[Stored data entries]

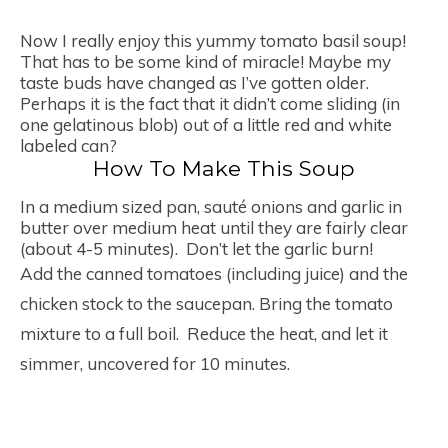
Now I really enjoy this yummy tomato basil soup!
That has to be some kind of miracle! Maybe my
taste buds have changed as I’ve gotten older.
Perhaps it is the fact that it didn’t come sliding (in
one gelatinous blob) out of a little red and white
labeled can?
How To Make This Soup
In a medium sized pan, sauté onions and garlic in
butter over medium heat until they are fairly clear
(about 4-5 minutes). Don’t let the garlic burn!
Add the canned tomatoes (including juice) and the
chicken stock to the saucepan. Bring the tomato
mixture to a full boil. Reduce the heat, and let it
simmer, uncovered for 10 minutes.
* * *
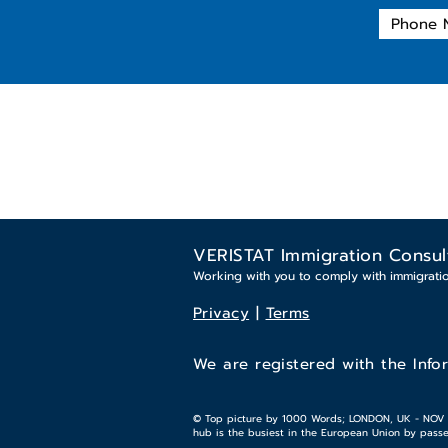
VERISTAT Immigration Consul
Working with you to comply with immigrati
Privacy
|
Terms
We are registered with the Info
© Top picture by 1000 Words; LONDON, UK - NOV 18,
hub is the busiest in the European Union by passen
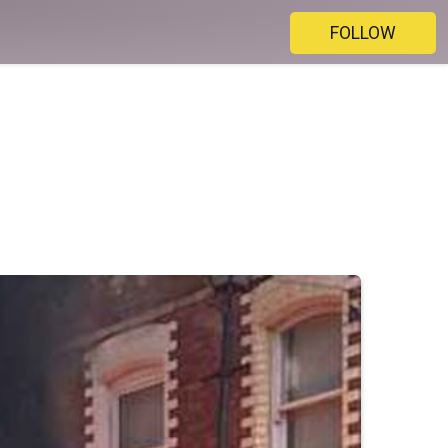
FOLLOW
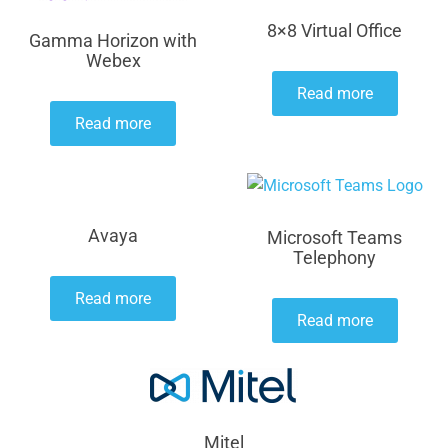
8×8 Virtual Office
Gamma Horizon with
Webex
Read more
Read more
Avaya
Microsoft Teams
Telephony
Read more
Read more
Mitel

What the exercise asks: Set down, unchanged, only those lines above that fall between the line with "Now I really" and the line with "simmer, uncovered for 10 minutes.", the two end lines included.

Written solution:
Now I really enjoy this yummy tomato basil soup!
That has to be some kind of miracle! Maybe my
taste buds have changed as I’ve gotten older.
Perhaps it is the fact that it didn’t come sliding (in
one gelatinous blob) out of a little red and white
labeled can?
How To Make This Soup
In a medium sized pan, sauté onions and garlic in
butter over medium heat until they are fairly clear
(about 4-5 minutes). Don’t let the garlic burn!
Add the canned tomatoes (including juice) and the
chicken stock to the saucepan. Bring the tomato
mixture to a full boil. Reduce the heat, and let it
simmer, uncovered for 10 minutes.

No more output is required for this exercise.